▶ [DIRECTIONS] Drop the pictures; give again exactly the lines from the one holding "otřebujete." through the end of the data.
BEGIN INPUT MATERIAL
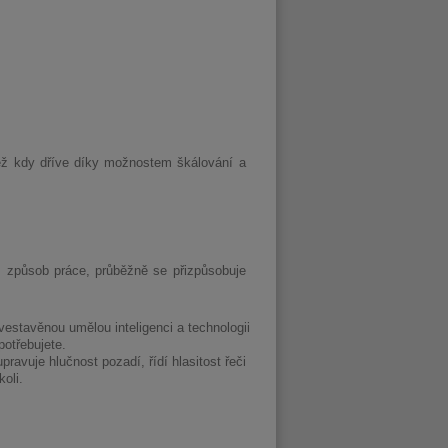
než kdy dříve díky možnostem škálování a
áš způsob práce, průběžně se přizpůsobuje
vestavěnou umělou inteligenci a technologii
otřebujete.
pravuje hlučnost pozadí, řídí hlasitost řeči
oli.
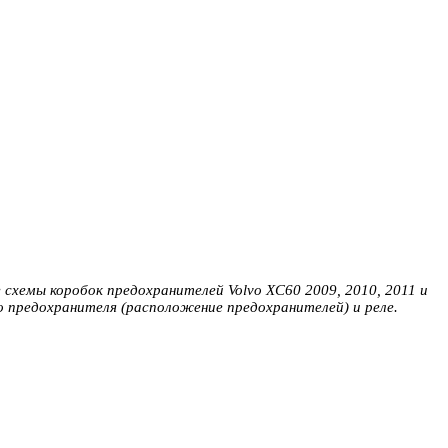
 схемы коробок предохранителей Volvo XC60 2009, 2010, 2011 и
о предохранителя (расположение предохранителей) и реле.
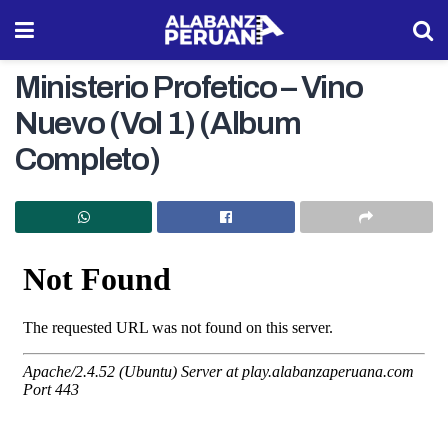
Ministerio Profetico – Vino
Nuevo (Vol 1) (Album
Completo)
END INPUT MATERIAL
▶ [EXERCISE RESPONSE]
otřebujete.
pravuje hlučnost pozadí, řídí hlasitost řeči
oli.
 схемы коробок предохранителей Volvo XC60 2009, 2010, 2011 и
о предохранителя (расположение предохранителей) и реле.
Ministerio Profetico – Vino
Nuevo (Vol 1) (Album
Completo)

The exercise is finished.